Hating on Star Trek: The Next Generation

The thing I noticed about TNG was that nothing seemed to be actually happening during the show. We knew there was some sort of history between Picard and Crusher, and between Riker and Troi, but it was all in the past. I didn’t want the show to be “Sex and the Starfleet”, but it seemed like the characters were all backstory and no story.

I had watched a few episodes when the series first aired and had stopped watching it.

Obviously the series succeeded without my support. So I figured I should give it another shot. I borrowed the first few episodes from the library and figured I would work my way through the series.

Sorry to say but I couldn’t make my way through the first episode. Horrible horrible writing. I’ve heard that it gets better later on but I don’t see myself getting that far.

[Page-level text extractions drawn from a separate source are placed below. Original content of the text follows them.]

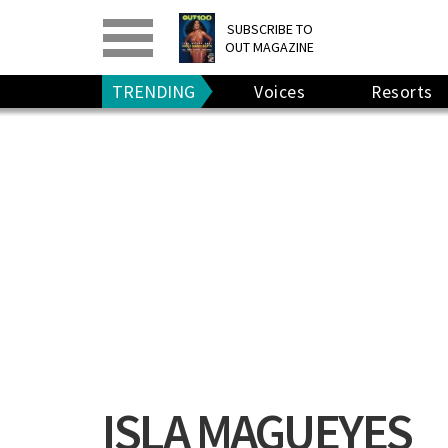
PRINT
>
DIGITAL
>
SUBSCRIBE TO
OUT MAGAZINE
GIVE A GIFT
•
RENEW
TRENDING
Voices
Resorts
ISLA MAGUEYES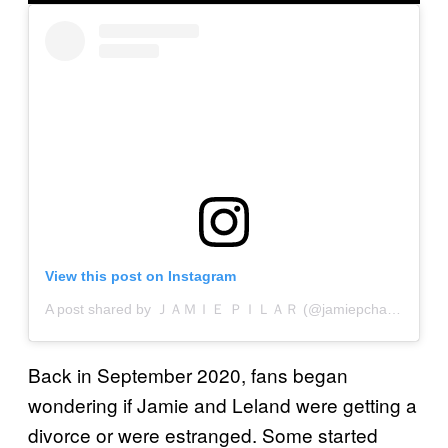
View this post on Instagram
A post shared by ＪＡＭＩＥ ＰＩＬＡＲ (@jamiepchapman)
Back in September 2020, fans began
wondering if Jamie and Leland were getting a
divorce or were estranged. Some started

The first 2 seasons and parts of the last season are tough to get through, but the rest of the show still holds up fine for me. It’s my second favorite series, behind DS9, of course.

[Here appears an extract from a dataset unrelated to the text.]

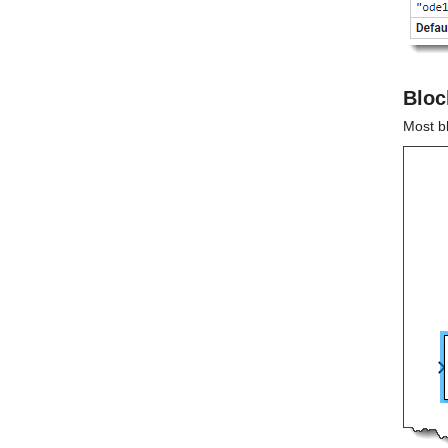
Bloc
Most b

The show took a couple of seasons to get its bearings; “The Measure of a Man” was where it finally figured out what it was about (The addition of Melinda Snodgress to the writing staff seems to be the precipitating event). It was good for a season or two, then trailed off into mediocrity.

I stopped complaining about Wesley Crusher when he commented on th SFRT on GEnie that the entire cast knew the stories sucked and the characters had no depth, but the actors were stuck/with what they were given.

I hated the uniforms from the first two seasons.

At first, I hated the way the starship “stretched” when it went into warp. Looked like a Looney Tunes effect.

Hey, credit where it’s due, I love the motif that Riker will eat anything. Plop alien food in front of him, and he’ll gobble it. It’s a tiny bit of characterization that is actually pretty nifty.

But I mostly hate that the characters never really triumph. Troi never stops an aggressive act; Dr. Crusher never seems to heal anyone; Worf never gets to clobber anyone; Data never figures out his own humanity; LaForge never gets to do jack shit.

Riker won’t eat anything

One time Data served them cat food and Riker was digusted by it when someone asked Data what it was

Only Worf continued to eat it when Data revealed what it was. A true warrior’s meal!

Couple things annoyed me, that I haven’t seen mentioned yet.
Starfleet is “not a military organization”? Baloney. They wear uniforms, have ranks and chains of command, carry weapons, and fight.
The other one is one I’ve always had trouble expressing. Whatever your species is, that’s what you are, regardless of how you’re raised, and who raised you. Worf is a prime example. Raised as human on earth, yet he is a Klingon Warrior. A couple more examples exist, but are escaping me at the moment.
AH. tavalla has mentioned another one. Non-human cultures are suspiciously monolithic. All green bumpy heads worship X, are about the same colour, and DRESS ALIKE! Even when you’re on an alien world, walking regular streets with regular people, everyone looks about the same.

I just figured Roddenberry created Riker because of too many complaints/comments from real Navy people that the Captain, Exec, and Chief Engineer don’t go gallivanting off on dangerous missions leaving junior officers in charge. I mean, imagine TOS Sulu, Uhura, or Chekov as Captain of the Enterprise, because if Kirk, Spock, and Scotty died on some alien planet, they were it.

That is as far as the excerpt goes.